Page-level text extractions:

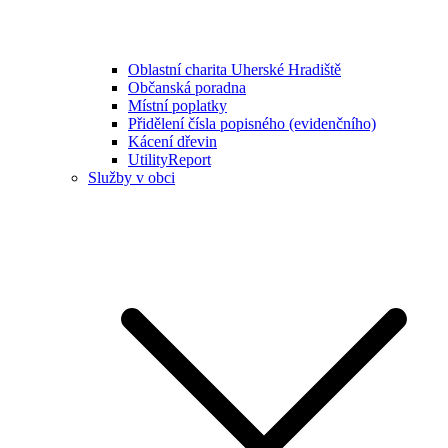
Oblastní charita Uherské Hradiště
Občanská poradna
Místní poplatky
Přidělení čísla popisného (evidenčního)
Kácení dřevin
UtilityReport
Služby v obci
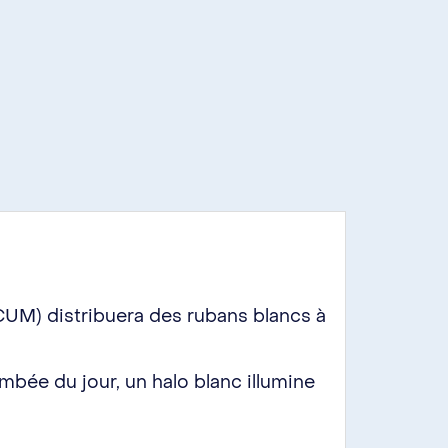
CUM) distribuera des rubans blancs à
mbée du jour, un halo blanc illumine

---

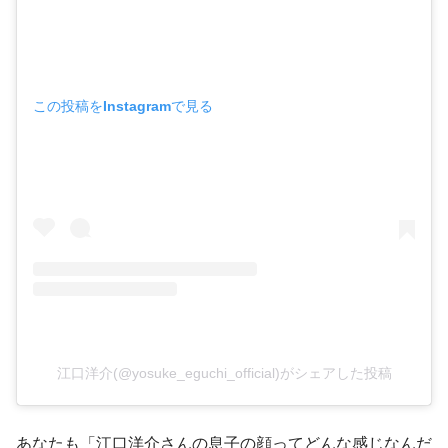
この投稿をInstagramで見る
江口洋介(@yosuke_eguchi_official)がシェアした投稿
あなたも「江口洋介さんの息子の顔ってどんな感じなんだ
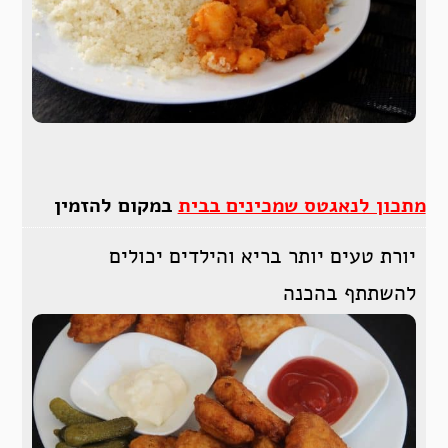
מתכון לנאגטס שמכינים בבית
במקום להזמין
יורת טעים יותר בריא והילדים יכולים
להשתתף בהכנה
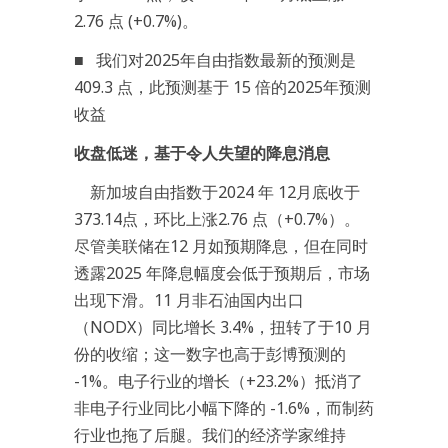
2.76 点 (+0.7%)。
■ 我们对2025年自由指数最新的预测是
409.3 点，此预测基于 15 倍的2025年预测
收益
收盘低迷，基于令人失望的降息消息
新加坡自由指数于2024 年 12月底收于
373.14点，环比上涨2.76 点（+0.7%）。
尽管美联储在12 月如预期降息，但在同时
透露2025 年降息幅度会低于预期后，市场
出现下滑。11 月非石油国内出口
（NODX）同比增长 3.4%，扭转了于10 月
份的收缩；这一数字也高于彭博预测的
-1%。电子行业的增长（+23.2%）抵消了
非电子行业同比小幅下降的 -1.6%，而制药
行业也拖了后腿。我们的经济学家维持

* * *

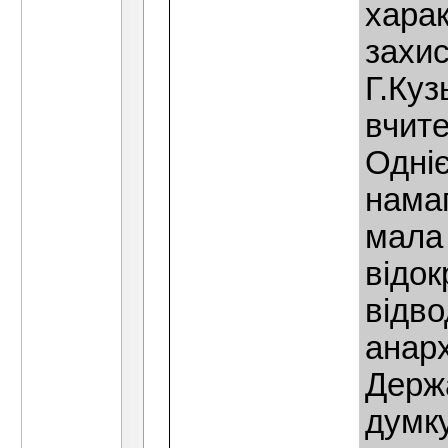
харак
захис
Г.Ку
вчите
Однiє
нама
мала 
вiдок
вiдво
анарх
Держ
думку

TASK GOAL: Repeat exactly, and only, the entries from the line with "Oblastní charita Uherské Hradiště" through the line with "mbée du jour, un halo blanc illumine". Pictures are skipped.

YOUR SOLUTION:
Oblastní charita Uherské Hradiště
Občanská poradna
Místní poplatky
Přidělení čísla popisného (evidenčního)
Kácení dřevin
UtilityReport
Služby v obci
CUM) distribuera des rubans blancs à
mbée du jour, un halo blanc illumine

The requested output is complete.